Fight against student journalists is at an all time high

Administration’s distrust cuts papers from Nebraska to Illinois


AP Newsroom

Northwest High School’s administration shut down the Viking Saga student newspaper because of what they deemed to be inappropriate LGBTQ stories

633 miles away from New Trier, Northwest High School in Grand Island, Nebraska announced the shutdown of their school newspaper, Viking Saga, in June. This was done with a specific aim of vengeance, marinated with a healthy dose of distrust.

Last March, the Northwest administration ordered student journalists, including the three transgender members of the staff, to refer to themselves by their birth names rather than their preferred names. The students responded to this by adorning the top of their final edition with rainbows, and writing two columns about LGBTQ+ issues alongside an article about the origins of Pride Month. The administrators immediately pounced on the issue, shutting down the paper in retaliation.

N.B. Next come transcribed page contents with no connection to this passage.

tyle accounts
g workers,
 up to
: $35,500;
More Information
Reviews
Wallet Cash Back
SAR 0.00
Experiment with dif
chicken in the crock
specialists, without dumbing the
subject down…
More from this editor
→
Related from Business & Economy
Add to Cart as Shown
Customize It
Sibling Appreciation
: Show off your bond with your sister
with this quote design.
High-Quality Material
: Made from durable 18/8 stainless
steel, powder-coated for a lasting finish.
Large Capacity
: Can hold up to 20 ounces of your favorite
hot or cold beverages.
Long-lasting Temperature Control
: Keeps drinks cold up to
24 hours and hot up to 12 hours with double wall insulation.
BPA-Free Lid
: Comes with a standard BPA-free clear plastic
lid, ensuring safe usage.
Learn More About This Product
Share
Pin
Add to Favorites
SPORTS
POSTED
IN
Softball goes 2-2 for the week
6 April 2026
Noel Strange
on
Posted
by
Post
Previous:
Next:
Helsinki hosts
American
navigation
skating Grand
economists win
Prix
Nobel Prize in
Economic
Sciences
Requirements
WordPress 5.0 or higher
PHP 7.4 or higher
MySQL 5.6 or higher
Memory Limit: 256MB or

Press freedom advocates call this censorship. This censorship comes from a pent up war from both the administration and the mouths of student journalists. The Viking Saga wrote for 54 years before their ship sank. Tension built up for these 54 years, and currently exists far beyond the prairies of Nebraska. 

At our own school, the News has been printing a weekly paper for the better part of 103 years, and over this time school administrations have given students the power to voice our concerns about our school and the larger community. Putting this into practice, however, has been complicated. The administration granted us five print editions last year, and cut that down to four for this year. Next year’s print editions are still being decided.

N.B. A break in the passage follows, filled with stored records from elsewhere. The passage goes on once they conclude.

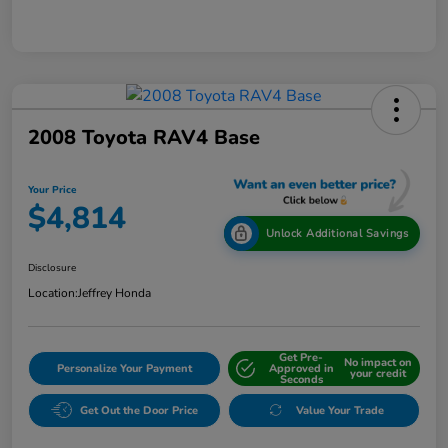
2008 Toyota RAV4 Base
Your Price
$4,814
Unlock Additional Savings
Disclosure
Location:
Jeffrey Honda
Get Pre-
No impact on
Personalize Your Payment
Approved in
your credit
Seconds
Get Out the Door Price
Value Your Trade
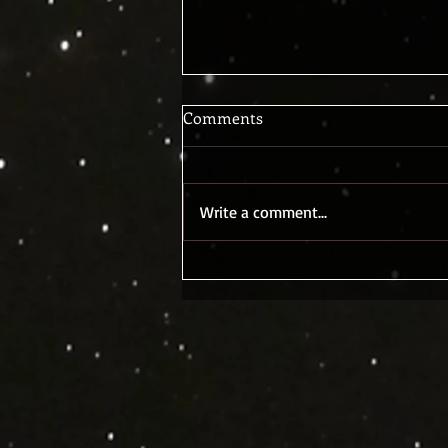
Comments
Write a comment...
Stephen Hawking and Sci-Fi
again? Tick Tock...The Nuclear
Clock, or bad aliens, or what?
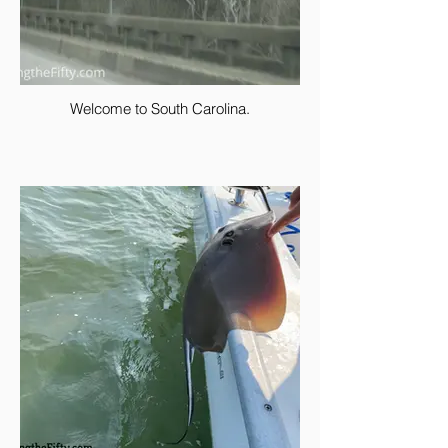
Welcome to South Carolina.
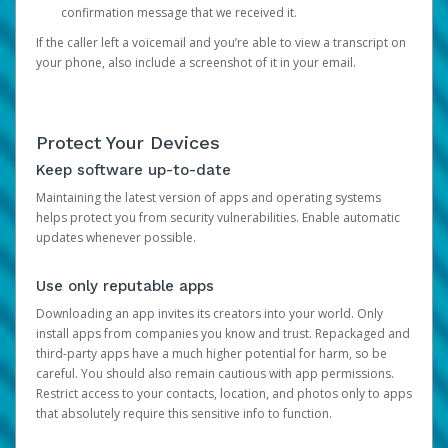
confirmation message that we received it.
If the caller left a voicemail and you’re able to view a transcript on
your phone, also include a screenshot of it in your email.
Protect Your Devices
Keep software up-to-date
Maintaining the latest version of apps and operating systems
helps protect you from security vulnerabilities. Enable automatic
updates whenever possible.
Use only reputable apps
Downloading an app invites its creators into your world. Only
install apps from companies you know and trust. Repackaged and
third-party apps have a much higher potential for harm, so be
careful. You should also remain cautious with app permissions.
Restrict access to your contacts, location, and photos only to apps
that absolutely require this sensitive info to function.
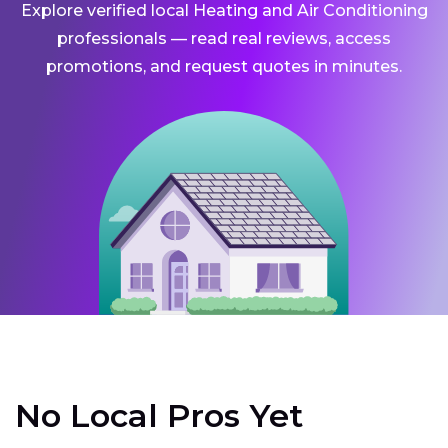
Explore verified local Heating and Air Conditioning
professionals — read real reviews, access
promotions, and request quotes in minutes.
No Local Pros Yet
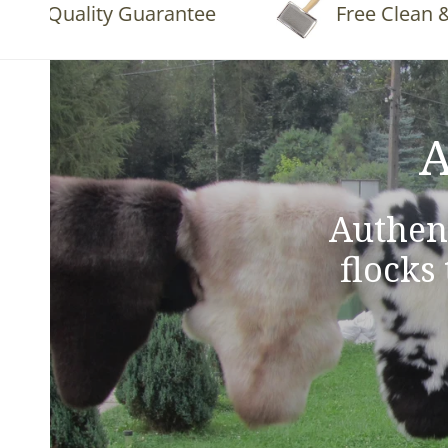
Quality Guarantee
Free Clean & Flu
A
Authen
flocks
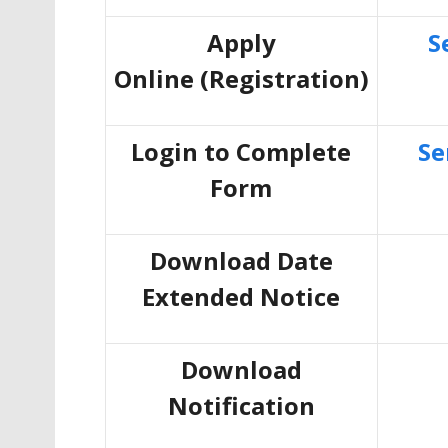
Apply
S
Online
(Registration)
Login to Complete
Se
Form
Download Date
Extended Notice
Download
Notification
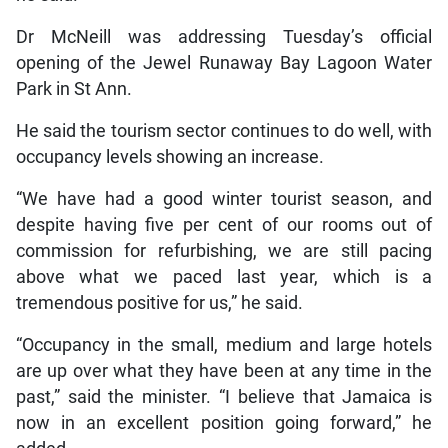
Dr McNeill was addressing Tuesday’s official
opening of the Jewel Runaway Bay Lagoon Water
Park in St Ann.
He said the tourism sector continues to do well, with
occupancy levels showing an increase.
“We have had a good winter tourist season, and
despite having five per cent of our rooms out of
commission for refurbishing, we are still pacing
above what we paced last year, which is a
tremendous positive for us,” he said.
“Occupancy in the small, medium and large hotels
are up over what they have been at any time in the
past,” said the minister. “I believe that Jamaica is
now in an excellent position going forward,” he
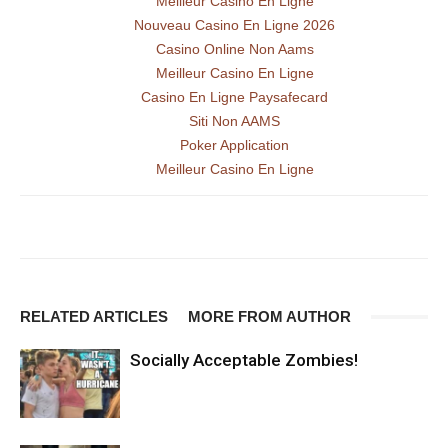
Meilleur Casino En Ligne
Nouveau Casino En Ligne 2026
Casino Online Non Aams
Meilleur Casino En Ligne
Casino En Ligne Paysafecard
Siti Non AAMS
Poker Application
Meilleur Casino En Ligne
RELATED ARTICLES
MORE FROM AUTHOR
Socially Acceptable Zombies!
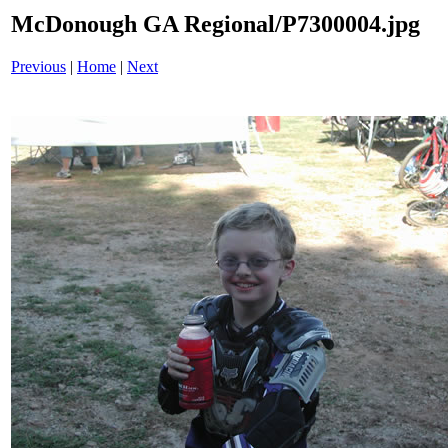
McDonough GA Regional/P7300004.jpg
Previous
|
Home
|
Next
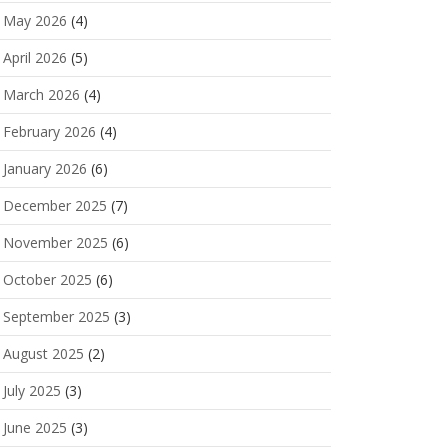
May 2026
(4)
April 2026
(5)
March 2026
(4)
February 2026
(4)
January 2026
(6)
December 2025
(7)
November 2025
(6)
October 2025
(6)
September 2025
(3)
August 2025
(2)
July 2025
(3)
June 2025
(3)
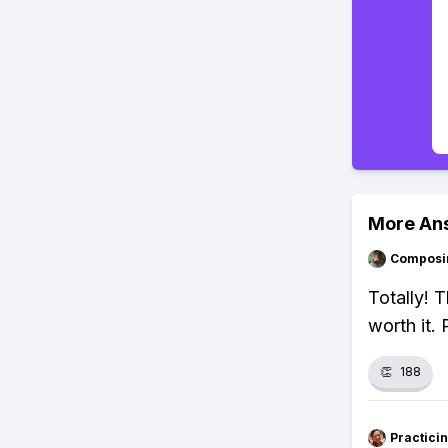
More An
Composi
Totally! 
worth it.
👏
188
Practici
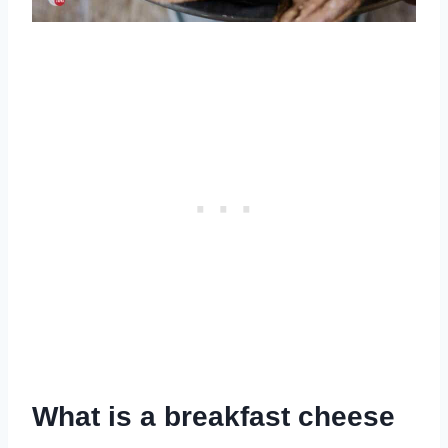
What is a breakfast cheese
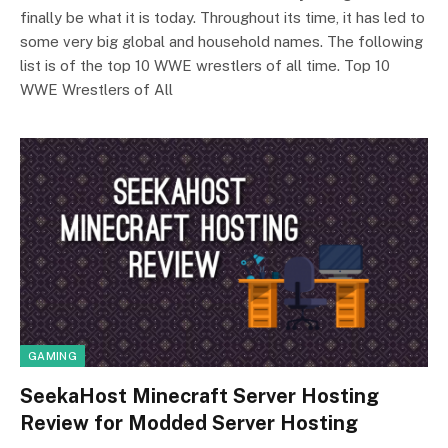
finally be what it is today. Throughout its time, it has led to
some very big global and household names. The following
list is of the top 10 WWE wrestlers of all time. Top 10
WWE Wrestlers of All
GAMING
SeekaHost Minecraft Server Hosting
Review for Modded Server Hosting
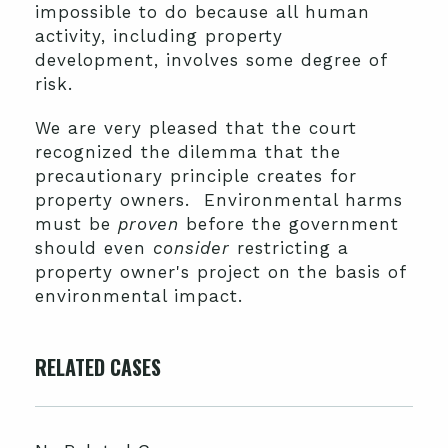
impossible to do because all human
activity, including property
development, involves some degree of
risk.
We are very pleased that the court
recognized the dilemma that the
precautionary principle creates for
property owners. Environmental harms
must be
proven
before the government
should even
consider
restricting a
property owner's project on the basis of
environmental impact.
RELATED CASES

Student journalism comes down to the idea of trust– specifically having trust in student journalists to voice concerns with the objective of creating change. Oftentimes student journalists are framed as the antagonists–seeking to magnify the cracks in the concrete of our schools. But our work doesn’t stop there. We show the cracks that need to be mended. The reality is that student journalists are the school’s detectors, its eyes and ears.

“The high school newspaper is not the enemy of frightened adults,” The New York Times mentioned in the aftermath of Viking Saga’s shutdown. “It is one of the few windows they will ever have into what is actually happening in their own children’s world, perhaps in their own children’s hearts.”

We will never get to this type of relationship unless student journalists and their administrations can recognize and accept that they have a common goal: to make the school a better place to learn and grow. Student journalists have been given the power to voice their opinions. We give access to the inner workings of the student mind, something our school can truly benefit from. Yes, it’s true that student journalists have enough power to put uncomfortable situations in the limelight. But often, the limelight is the only place where the school can see them and, more importantly, do something about them. 

The 633 mile distance between the Viking Saga and New Trier News couldn’t compensate for the one shared philosophy we hold dear: student journalists shed light on the necessary surveys, the ones that mean significant and valuable change for our school. We simply ask to let us do our job.